- Directed by: Gus Trikonis
- Screenplay by: Larry Johnson Gregory Weston King Michael Viner
- Based on: Dance of the Dwarfs by Geoffrey Household
- Produced by: Michael Viner
- Starring: Peter Fonda Deborah Raffin John Amos Carlos Palomino
- Cinematography: Michael Butler
- Edited by: Fred Chulak
- Music by: Perry Botkin Jr.
- Release date: June 10, 1983 (West Germany);
- Running time: 93 minutes
- Country: United States
- Language: English

= Dance of the Dwarfs =

Dance of the Dwarfs is a 1983 American horror adventure film directed by Gus Trikonis and starring Peter Fonda and Deborah Raffin. It is based on the 1968 novel of the same name by Geoffrey Household.

==Plot==
In an unnamed South American nation, a man escapes from prison into the jungle, where he is attacked by an unseen assailant and has much of his face torn off.
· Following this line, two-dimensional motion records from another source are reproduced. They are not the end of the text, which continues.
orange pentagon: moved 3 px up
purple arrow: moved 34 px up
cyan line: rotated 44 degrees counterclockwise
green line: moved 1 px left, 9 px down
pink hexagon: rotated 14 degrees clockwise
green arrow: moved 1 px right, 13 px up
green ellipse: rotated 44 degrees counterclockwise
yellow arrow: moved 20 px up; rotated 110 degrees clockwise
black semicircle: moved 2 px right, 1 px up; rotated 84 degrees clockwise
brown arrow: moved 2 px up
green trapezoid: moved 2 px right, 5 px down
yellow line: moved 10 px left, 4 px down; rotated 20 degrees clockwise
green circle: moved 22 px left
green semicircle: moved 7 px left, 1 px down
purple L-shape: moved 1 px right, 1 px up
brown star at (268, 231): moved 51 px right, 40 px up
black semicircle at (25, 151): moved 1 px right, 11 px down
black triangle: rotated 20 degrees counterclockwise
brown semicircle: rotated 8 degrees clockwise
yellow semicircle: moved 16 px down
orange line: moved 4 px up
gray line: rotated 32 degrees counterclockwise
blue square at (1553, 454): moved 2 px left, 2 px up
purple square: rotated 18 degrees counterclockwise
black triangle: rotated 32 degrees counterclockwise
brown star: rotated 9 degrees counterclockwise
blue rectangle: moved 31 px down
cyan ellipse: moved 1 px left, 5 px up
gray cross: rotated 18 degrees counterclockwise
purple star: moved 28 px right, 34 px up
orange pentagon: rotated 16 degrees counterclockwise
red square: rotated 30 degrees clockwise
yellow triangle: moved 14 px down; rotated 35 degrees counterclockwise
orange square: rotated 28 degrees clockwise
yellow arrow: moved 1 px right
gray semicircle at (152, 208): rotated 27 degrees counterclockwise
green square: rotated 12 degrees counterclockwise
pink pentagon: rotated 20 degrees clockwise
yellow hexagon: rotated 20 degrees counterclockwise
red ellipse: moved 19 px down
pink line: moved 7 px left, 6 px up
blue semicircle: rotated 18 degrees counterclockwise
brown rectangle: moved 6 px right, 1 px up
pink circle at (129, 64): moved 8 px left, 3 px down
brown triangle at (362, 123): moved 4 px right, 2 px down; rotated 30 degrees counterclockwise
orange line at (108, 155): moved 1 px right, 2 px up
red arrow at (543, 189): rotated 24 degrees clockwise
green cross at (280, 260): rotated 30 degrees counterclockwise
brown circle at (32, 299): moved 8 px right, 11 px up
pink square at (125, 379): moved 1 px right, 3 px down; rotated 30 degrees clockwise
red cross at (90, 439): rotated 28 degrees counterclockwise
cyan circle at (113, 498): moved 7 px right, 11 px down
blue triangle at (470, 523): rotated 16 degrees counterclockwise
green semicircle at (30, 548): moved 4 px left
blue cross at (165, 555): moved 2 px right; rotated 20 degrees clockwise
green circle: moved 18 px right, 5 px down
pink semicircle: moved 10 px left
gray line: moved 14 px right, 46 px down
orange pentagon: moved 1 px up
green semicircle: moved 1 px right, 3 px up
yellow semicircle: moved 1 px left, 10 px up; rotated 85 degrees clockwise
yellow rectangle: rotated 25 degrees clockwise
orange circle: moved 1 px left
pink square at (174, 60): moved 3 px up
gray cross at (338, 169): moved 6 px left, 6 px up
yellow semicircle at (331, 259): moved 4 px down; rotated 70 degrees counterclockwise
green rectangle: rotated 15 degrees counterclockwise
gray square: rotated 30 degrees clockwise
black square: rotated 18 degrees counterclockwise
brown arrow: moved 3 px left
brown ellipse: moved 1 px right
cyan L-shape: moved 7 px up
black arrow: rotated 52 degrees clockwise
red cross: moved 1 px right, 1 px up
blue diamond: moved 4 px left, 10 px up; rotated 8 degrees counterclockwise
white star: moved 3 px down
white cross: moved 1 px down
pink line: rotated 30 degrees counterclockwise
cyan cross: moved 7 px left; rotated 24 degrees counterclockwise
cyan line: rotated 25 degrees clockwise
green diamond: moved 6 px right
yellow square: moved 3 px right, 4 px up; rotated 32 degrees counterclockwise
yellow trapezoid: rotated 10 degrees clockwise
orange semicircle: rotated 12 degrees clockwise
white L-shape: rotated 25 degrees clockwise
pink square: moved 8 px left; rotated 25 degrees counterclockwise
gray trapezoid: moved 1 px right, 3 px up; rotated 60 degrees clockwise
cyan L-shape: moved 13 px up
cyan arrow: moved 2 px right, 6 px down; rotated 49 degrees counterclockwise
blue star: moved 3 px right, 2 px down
Anthropologist Evelyn Howard (Deborah Raffin) decides to look for Dr. Eslinger, a colleague who went missing in the same jungle while searching for the Duende—a rumored tribe of dwarfish, winged reptiloids (reptile-like people). She hires alcoholic helicopter pilot Harry Bediker (Peter Fonda) to fly her into the jungle. A local shaman (John Amos) warns the pair to avoid "the Killing Place" (the tribe's legendary home). Unfortunately, someone shoots at the helicopter and severs its fuel line, forcing it to land in the jungle. They discover that they've crashed near a fortress-like trading post run by Luis (Venchito Galvez) and Maria (Iliang Vitales). Evelyn and Harry bicker constantly and debate whether the cooking oil stored in large quantities at the trading post will suffice as helicopter fuel. Although Dr. Eslinger's diaries, left behind at the trading post, indicate the reptiloids are hostile, Evelyn is convinced they are not. Harry decides to abandon Evelyn, just as she figures out where the Killing Place is. Dr. Eslinger was right, of course, and Harry must rescue Evelyn before she's killed.

==Cast==
- Peter Fonda as Harry Bediker
- Deborah Raffin as Dr. Evelyn Howard
- John Amos as Esteban
- Carlos Palomino as Bandit #1

==Production==
The film was shot in the Philippines. Deborah Raffin commented that her and Fonda's characters "dislike each other so intensely you just know they'll fall in love", and that the movie itself was "a fun movie. A wonderfully well-done popcorn movie". After finishing the movie, Deborah Raffin hoped for a breakthrough in Chinese cinema. She visited the country to promote another film, Touched by Love, and brokered a deal to distribute Dance of the Dwarfs in China for free, only in exchange for the rights to sell the Chinese film Memories of Old Beijing to a Western film distributor. American newspapers speculated that Dance of the Dwarfs might "have a massive potential audience in that land" (China).

==Reception==
Film critic Leonard Maltin awarded the film one and a half stars. TV Guide called the film a "rip-off of The African Queen".

== Novel ==
Critical reception for the novel was positive. A reviewer for the South Bend Tribune noted that the novel was "good mystery fare".